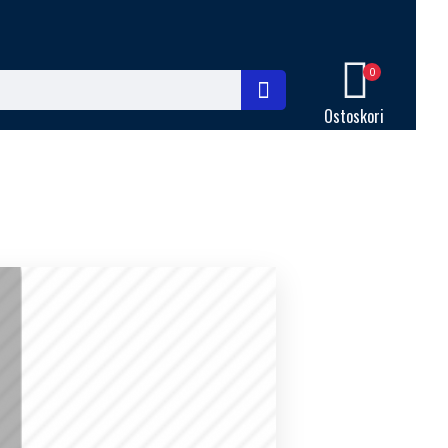
0
Ostoskori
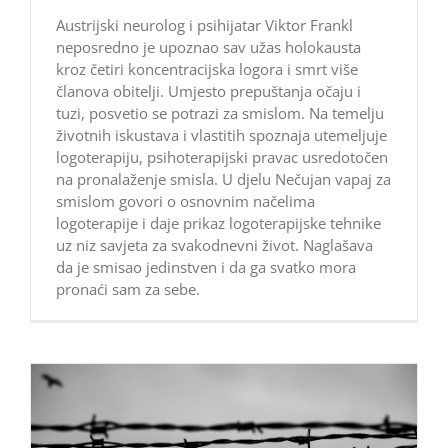
Austrijski neurolog i psihijatar Viktor Frankl
neposredno je upoznao sav užas holokausta
kroz četiri koncentracijska logora i smrt više
članova obitelji. Umjesto prepuštanja očaju i
tuzi, posvetio se potrazi za smislom. Na temelju
životnih iskustava i vlastitih spoznaja utemeljuje
logoterapiju, psihoterapijski pravac usredotočen
na pronalaženje smisla. U djelu Nečujan vapaj za
smislom govori o osnovnim načelima
logoterapije i daje prikaz logoterapijske tehnike
uz niz savjeta za svakodnevni život. Naglašava
da je smisao jedinstven i da ga svatko mora
pronaći sam za sebe.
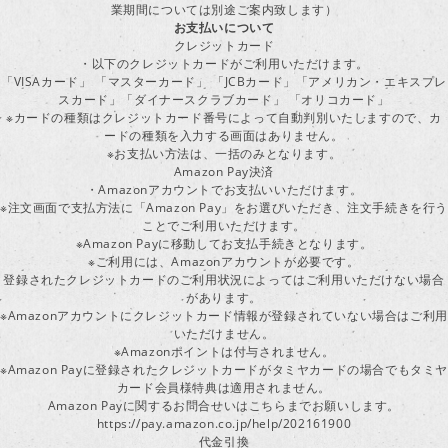
業期間については別途ご案内致します）
お支払いについて
クレジットカード
・以下のクレジットカードがご利用いただけます。
「VISAカード」 「マスターカード」 「JCBカード」「アメリカン・エキスプレ
スカード」「ダイナースクラブカード」 「オリコカード」
※カードの種類はクレジットカード番号によって自動判別いたしますので、カ
ードの種類を入力する画面はありません。
※お支払い方法は、一括のみとなります。
Amazon Pay決済
・Amazonアカウントでお支払いいただけます。
※注文画面で支払方法に「Amazon Pay」をお選びいただき、注文手続きを行
ことでご利用いただけます。
※Amazon Payに移動してお支払手続きとなります。
※ご利用には、Amazonアカウントが必要です。
登録されたクレジットカードのご利用状況によってはご利用いただけない場合
があります。
※Amazonアカウントにクレジットカード情報が登録されていない場合はご利用
いただけません。
※Amazonポイントは付与されません。
※Amazon Payに登録されたクレジットカードがタミヤカードの場合でもタミヤ
カード会員様特典は適用されません。
Amazon Payに関するお問合せいはこちらまでお願いします。
https://pay.amazon.co.jp/help/202161900
代金引換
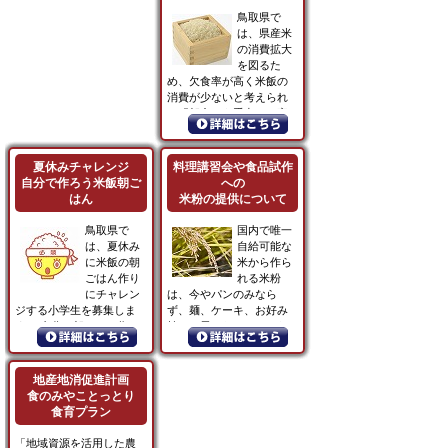
鳥取県で
は、県産米
の消費拡大
を図るた
め、欠食率が高く米飯の
消費が少ないと考えられ
る「朝食」を重点に、家
庭で朝...
夏休みチャレンジ
料理講習会や食品試作
自分で作ろう米飯朝ご
への
はん
米粉の提供について
鳥取県で
国内で唯一
は、夏休み
自給可能な
に米飯の朝
米から作ら
ごはん作り
れる米粉
にチャレン
は、今やパンのみなら
ジする小学生を募集しま
ず、麺、ケーキ、お好み
す。 自分の朝ごはん作り
焼き、天ぷら、ケ－キな
の体験を...
ど幅広く活...
地産地消促進計画
食のみやことっとり
食育プラン
「地域資源を活用した農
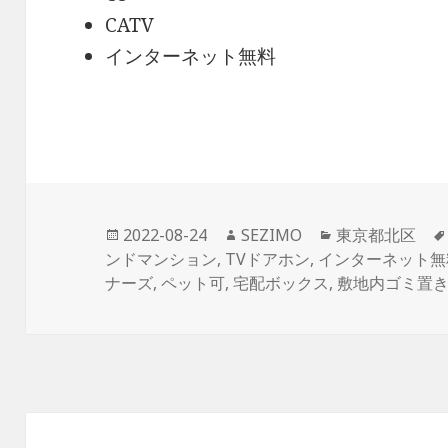
CATV
インターネット無料
投
作
カ
2022-08-24
SEZIMO
東京都北区
稿
成
テ
ンドマンション
,
TVドアホン
,
インターネット無
日:
者
ゴ
ナーズ
,
ペット可
,
宅配ボックス
,
敷地内ゴミ置
リ
ー
投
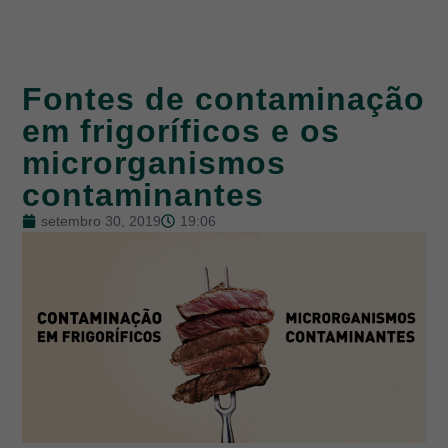
Fontes de contaminação
em frigoríficos e os
microrganismos
contaminantes
setembro 30, 2019
19:06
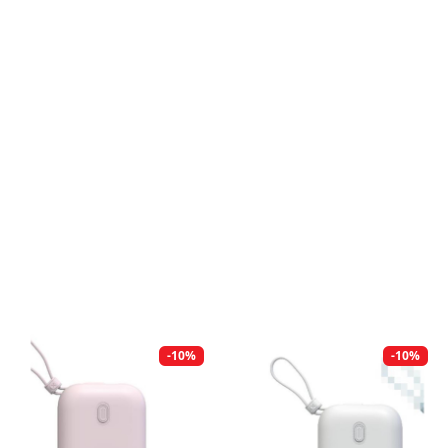
-10%
-10%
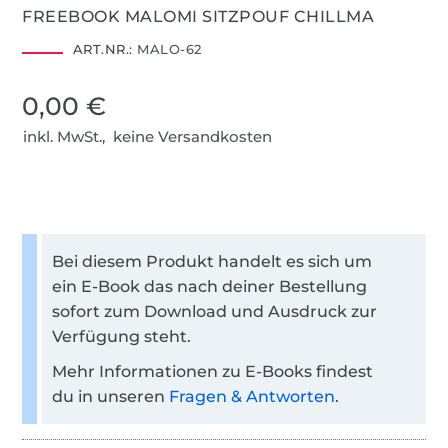
FREEBOOK MALOMI SITZPOUF CHILLMA
ART.NR.:
MALO-62
0,00 €
inkl. MwSt., keine Versandkosten
Bei diesem Produkt handelt es sich um
ein E-Book das nach deiner Bestellung
sofort zum Download und Ausdruck zur
Verfügung steht.
Mehr Informationen zu E-Books findest
du in unseren
Fragen & Antworten
.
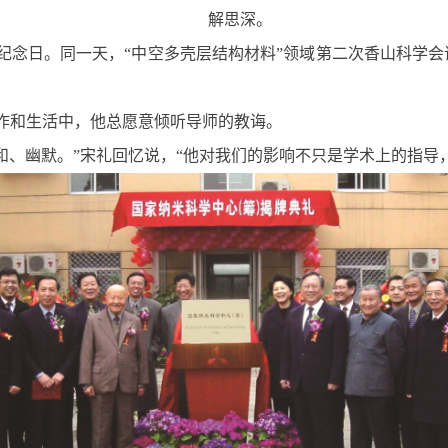
解思深。
年纪念日。同一天，“中空多壳层结构材料”领域第二次香山科学会
作和生活中，他总愿意倾听导师的教诲。
和、幽默。”宋礼回忆说，“他对我们的影响不只是学术上的指导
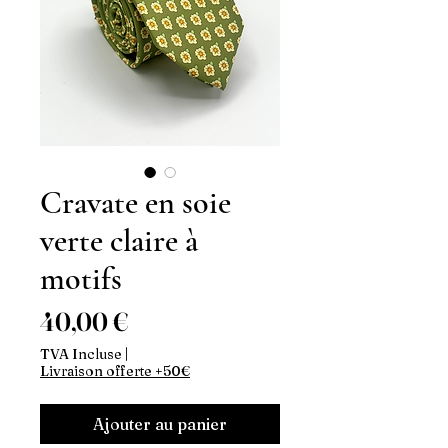
Cravate en soie
verte claire à
motifs
Prix
40,00 €
TVA Incluse
|
Livraison offerte +50€
Ajouter au panier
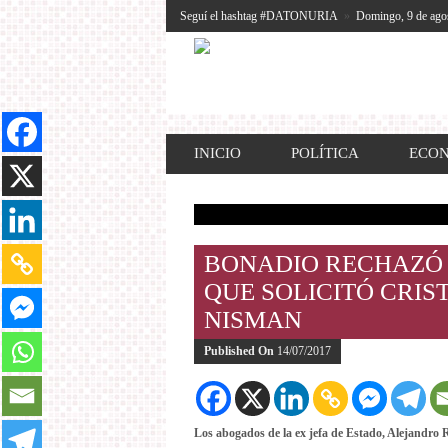
Seguí el hashtag #DATONURIA
»
Domingo, 9 de ago
INICIO
POLÍTICA
ECO
BONADIO RECHAZÓ 
QUE SOLICITÓ CRIS
NISMAN
Published On
14/07/2017
Los abogados de la ex jefa de Estado, Alejandro 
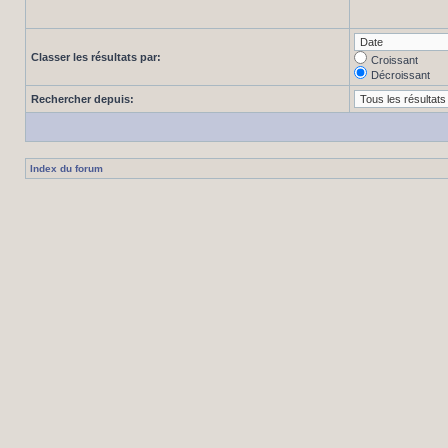
Classer les résultats par:
Croissant
Décroissant
Rechercher depuis:
Index du forum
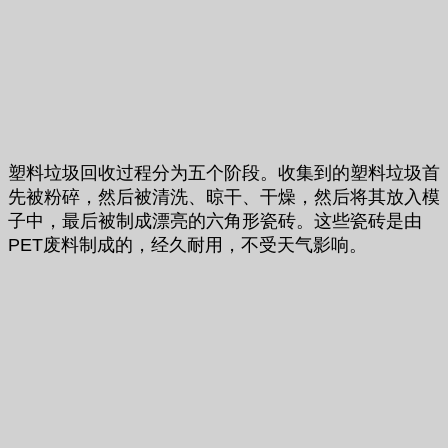
塑料垃圾回收过程分为五个阶段。收集到的塑料垃圾首
先被粉碎，然后被清洗、晾干、干燥，然后将其放入模
子中，最后被制成漂亮的六角形瓷砖。这些瓷砖是由
PET废料制成的，经久耐用，不受天气影响。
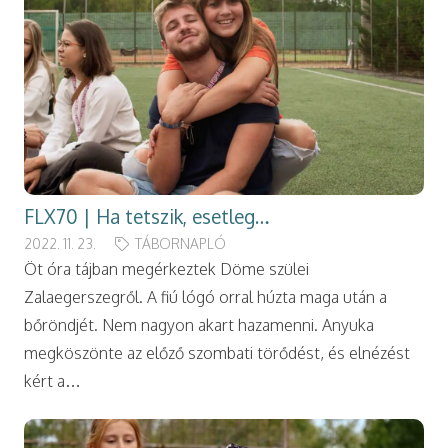
FLX70 | Ha tetszik, esetleg…
2022. 11. 23.
TÁBORNAPLÓ
Öt óra tájban megérkeztek Döme szülei
Zalaegerszegről. A fiú lógó orral húzta maga után a
bőröndjét. Nem nagyon akart hazamenni. Anyuka
megköszönte az előző szombati törődést, és elnézést
kért a…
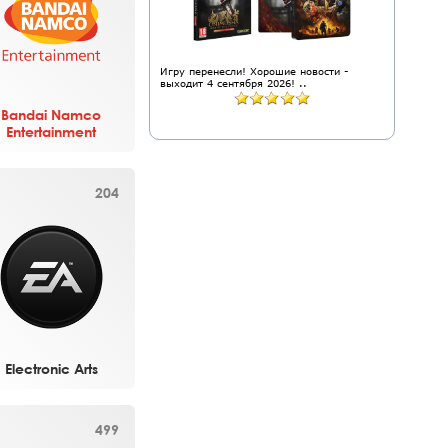
Игру перенесли! Хорошие новости -
выходит 4 сентября 2026! ..
Bandai Namco
Entertainment
204
Electronic Arts
499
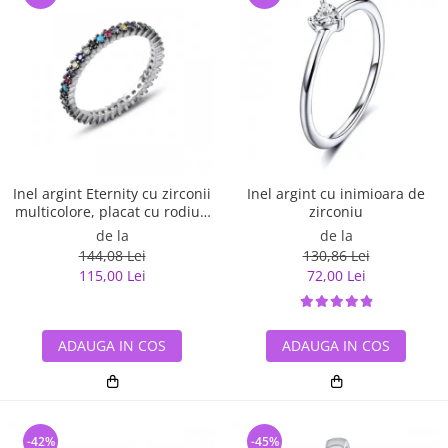
Inel argint Eternity cu zirconii
Inel argint cu inimioara de
multicolore, placat cu rodiu -
zirconiu
ITU0229
de la
de la
144,08 Lei
130,86 Lei
115,00 Lei
72,00 Lei
ADAUGA IN COS
ADAUGA IN COS
-42%
-45%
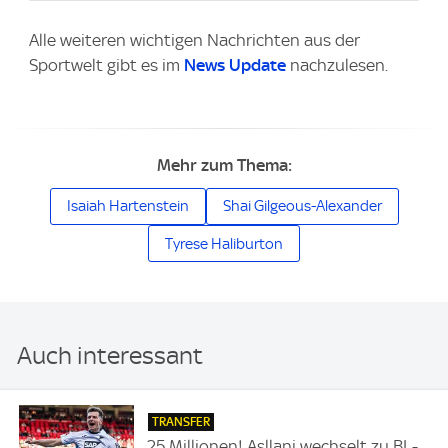
Alle weiteren wichtigen Nachrichten aus der
Sportwelt gibt es im
News Update
nachzulesen.
Mehr zum Thema:
Isaiah Hartenstein
Shai Gilgeous-Alexander
Tyrese Haliburton
Auch interessant
TRANSFER
25 Millionen! Asllani wechselt zu BL-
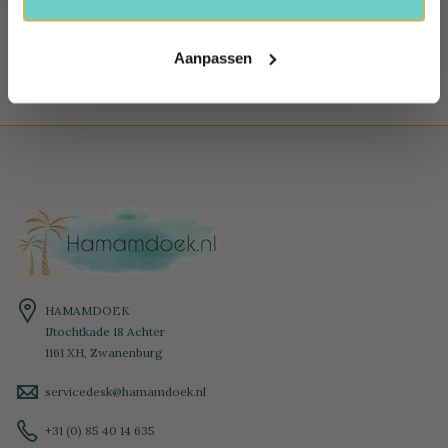
Bij ons betaal je veilig, snel en heel gemakkelijk
Aanpassen
HAMAMDOEK
IJtochtkade 18 Achter
1161 XH, Zwanenburg
servicedesk@hamamdoek.nl
+31 (0) 85 40 14 635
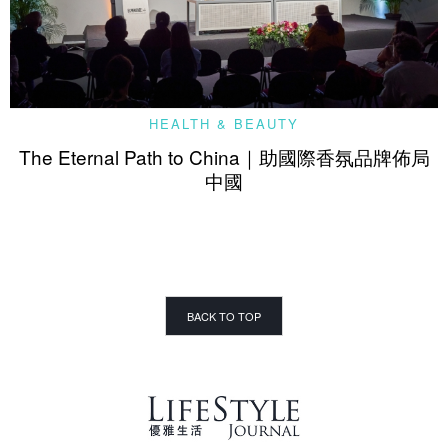
HEALTH & BEAUTY
The Eternal Path to China｜助國際香氛品牌佈局
中國
BACK TO TOP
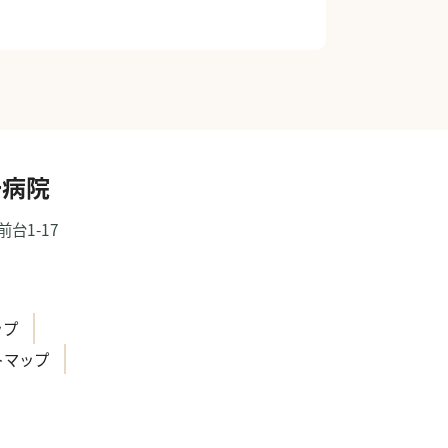
一病院
前台1-17
）
ップ
トマップ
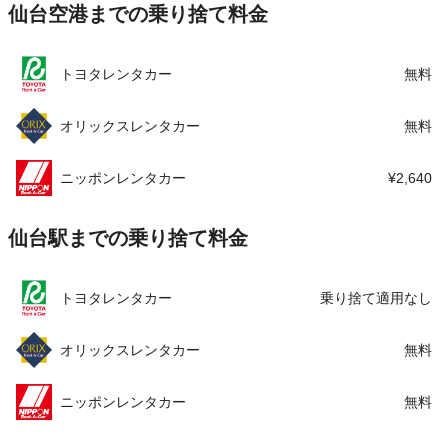
仙台空港までの乗り捨て料金
この店舗でレンタカーを探す
トヨタレンタカー
無料
オリックスレンタカー
無料
ニッポンレンタカー
¥2,640
仙台駅までの乗り捨て料金
トヨタレンタカー
乗り捨て適用なし
オリックスレンタカー
無料
ニッポンレンタカー
無料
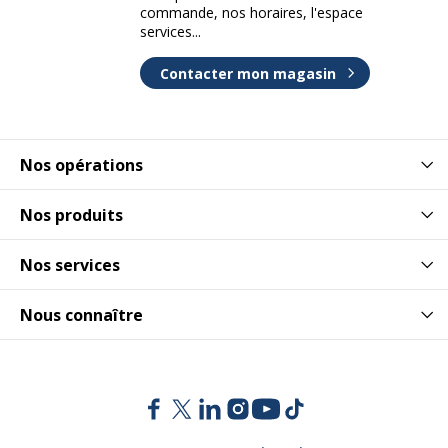
commande, nos horaires, l'espace
services...
Contacter mon magasin
Nos opérations
Nos produits
Nos services
Nous connaître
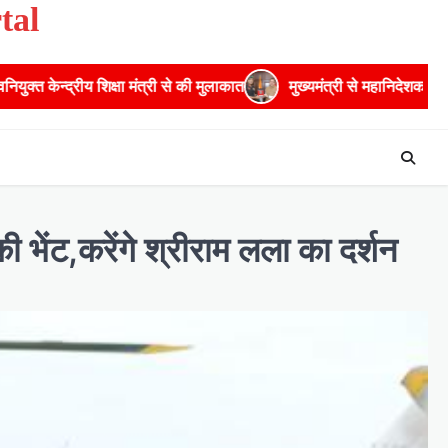
tal
े की मुलाकात
मुख्यमंत्री से महानिदेशक एनसीसी ने की शिष्टाचार भेंट,उत्तर
 भेंट,करेंगे श्रीराम लला का दर्शन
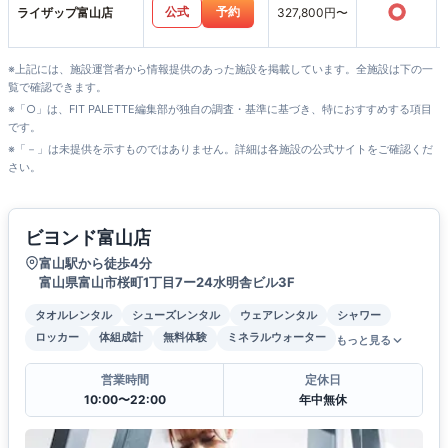
○
公式
予約
ライザップ富山店
327,800円〜
※上記には、施設運営者から情報提供のあった施設を掲載しています。全施設は下の一
覧で確認できます。
※「○」は、FIT PALETTE編集部が独自の調査・基準に基づき、特におすすめする項目
です。
※「－」は未提供を示すものではありません。詳細は各施設の公式サイトをご確認くだ
さい。
ビヨンド富山店
富山駅から徒歩4分
富山県富山市桜町1丁目7ー24水明舎ビル3F
タオルレンタル
シューズレンタル
ウェアレンタル
シャワー
ロッカー
体組成計
無料体験
ミネラルウォーター
もっと見る
営業時間
定休日
10:00〜22:00
年中無休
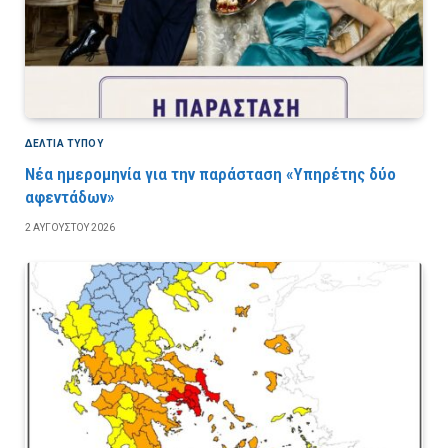
ΔΕΛΤΙΑ ΤΥΠΟΥ
Νέα ημερομηνία για την παράσταση «Υπηρέτης δύο
αφεντάδων»
2 ΑΥΓΟΎΣΤΟΥ 2026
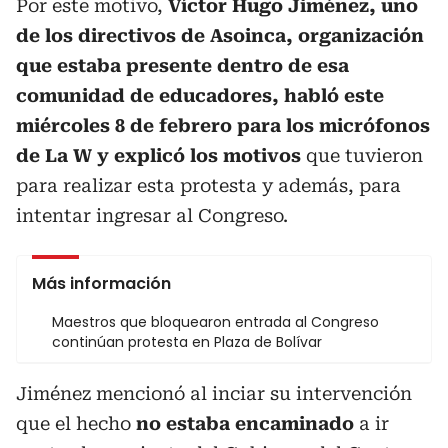
Por este motivo,
Víctor Hugo Jiménez, uno
de los directivos de Asoinca, organización
que estaba presente dentro de esa
comunidad de educadores, habló este
miércoles 8 de febrero para los micrófonos
de La W y explicó los motivos
que tuvieron
para realizar esta protesta y además, para
intentar ingresar al Congreso.
Más información
Maestros que bloquearon entrada al Congreso
continúan protesta en Plaza de Bolívar
Jiménez mencionó al inciar su intervención
que el hecho
no estaba encaminado
a ir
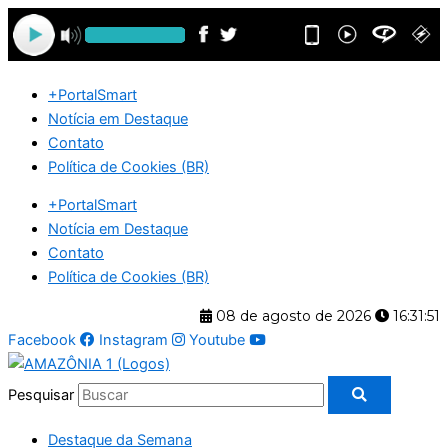
Ir
para
o
conteúdo
+PortalSmart
Notícia em Destaque
Contato
Política de Cookies (BR)
+PortalSmart
Notícia em Destaque
Contato
Política de Cookies (BR)
08 de agosto de 2026
16:31:52
Facebook
Instagram
Youtube
Pesquisar
Destaque da Semana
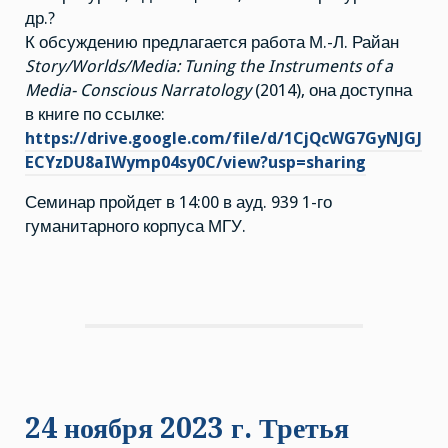
др.?
К обсуждению предлагается работа М.-Л. Райан
Story/Worlds/Media: Tuning the Instruments of a
Media- Conscious Narratology
(2014), она доступна
в книге по ссылке:
https://drive.google.com/file/d/1CjQcWG7GyNJGJ
ECYzDU8aIWymp04sy0C/view?usp=sharing
Семинар пройдет в 14:00 в ауд. 939 1-го
гуманитарного корпуса МГУ.
24 ноября 2023 г. Третья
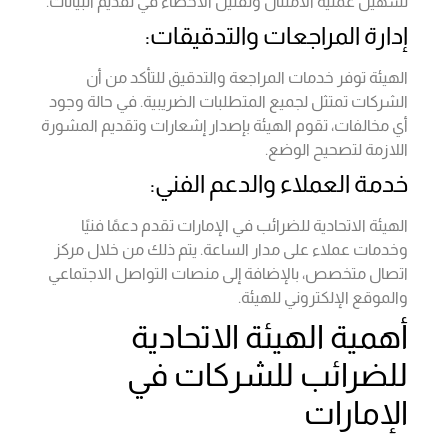
تسهيل عملية الامتثال وتقليل الأخطاء في تقديم البيانات.
إدارة المراجعات والتدقيقات:
الهيئة توفر خدمات المراجعة والتدقيق للتأكد من أن
الشركات تمتثل لجميع المتطلبات الضريبية. في حالة وجود
أي مخالفات، تقوم الهيئة بإصدار إشعارات وتقديم المشورة
اللازمة لتصحيح الوضع.
خدمة العملاء والدعم الفني:
الهيئة الاتحادية للضرائب في الإمارات تقدم دعمًا فنيًا
وخدمات عملاء على مدار الساعة. يتم ذلك من خلال مركز
اتصال متخصص، بالإضافة إلى منصات التواصل الاجتماعي
والموقع الإلكتروني للهيئة.
أهمية الهيئة الاتحادية
للضرائب للشركات في
الإمارات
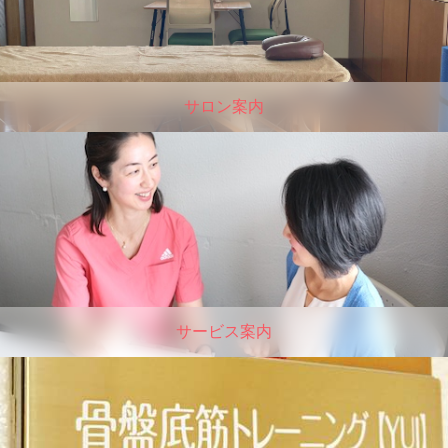
サロン案内
サービス案内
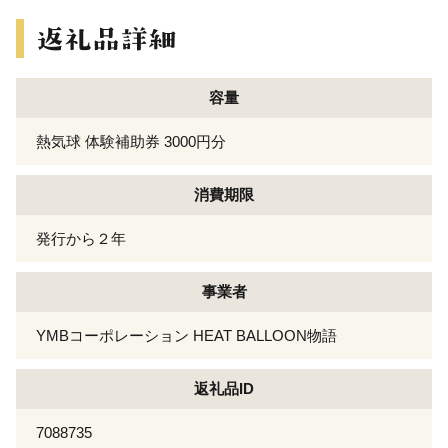
容量
熱気球 体験補助券 3000円分
消費期限
発行から２年
事業者
YMBコーポレーション HEAT BALLOON物語
返礼品ID
7088735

********************

Beginning with the line above that contains "continúan protesta en Plaza de Bolívar" and ending with the line that contains "الشركات تمتثل لجميع", quote each line exactly, keeping out the pictures.

§ Exercise output:
continúan protesta en Plaza de Bolívar
Jiménez mencionó al inciar su intervención
que el hecho
no estaba encaminado
a ir
Ir
para
o
conteúdo
+PortalSmart
Notícia em Destaque
Contato
Política de Cookies (BR)
+PortalSmart
Notícia em Destaque
Contato
Política de Cookies (BR)
08 de agosto de 2026
16:31:52
Facebook
Instagram
Youtube
Pesquisar
Destaque da Semana
др.?
К обсуждению предлагается работа М.-Л. Райан
Story/Worlds/Media: Tuning the Instruments of a
Media- Conscious Narratology
(2014), она доступна
в книге по ссылке:
https://drive.google.com/file/d/1CjQcWG7GyNJGJ
ECYzDU8aIWymp04sy0C/view?usp=sharing
Семинар пройдет в 14:00 в ауд. 939 1-го
гуманитарного корпуса МГУ.
24 ноября 2023 г. Третья
تسهيل عملية الامتثال وتقليل الأخطاء في تقديم البيانات.
إدارة المراجعات والتدقيقات:
الهيئة توفر خدمات المراجعة والتدقيق للتأكد من أن
الشركات تمتثل لجميع المتطلبات الضريبية. في حالة وجود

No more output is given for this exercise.